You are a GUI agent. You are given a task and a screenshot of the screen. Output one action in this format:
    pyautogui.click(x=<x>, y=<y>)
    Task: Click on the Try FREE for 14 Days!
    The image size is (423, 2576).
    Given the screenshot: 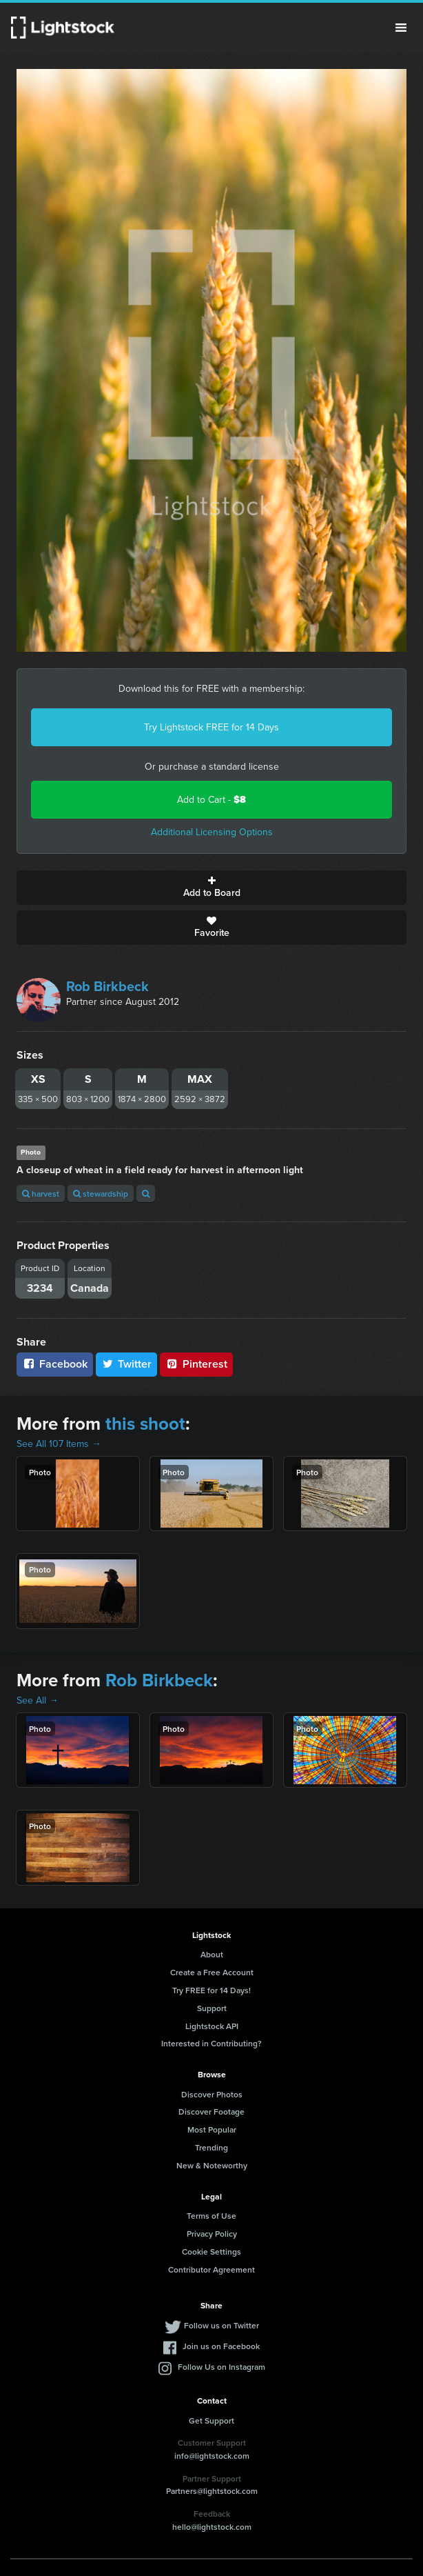 What is the action you would take?
    pyautogui.click(x=211, y=1990)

#### [PROBLEM DESCRIPTION]
Please reproduce exactly the lines from the first one of the records above through the line containing "The image size is (423, 2576).", both included, and nothing else.

#### [ANSWER TO THE PROBLEM]
You are a GUI agent. You are given a task and a screenshot of the screen. Output one action in this format:
    pyautogui.click(x=<x>, y=<y>)
    Task: Click on the Try FREE for 14 Days!
    The image size is (423, 2576).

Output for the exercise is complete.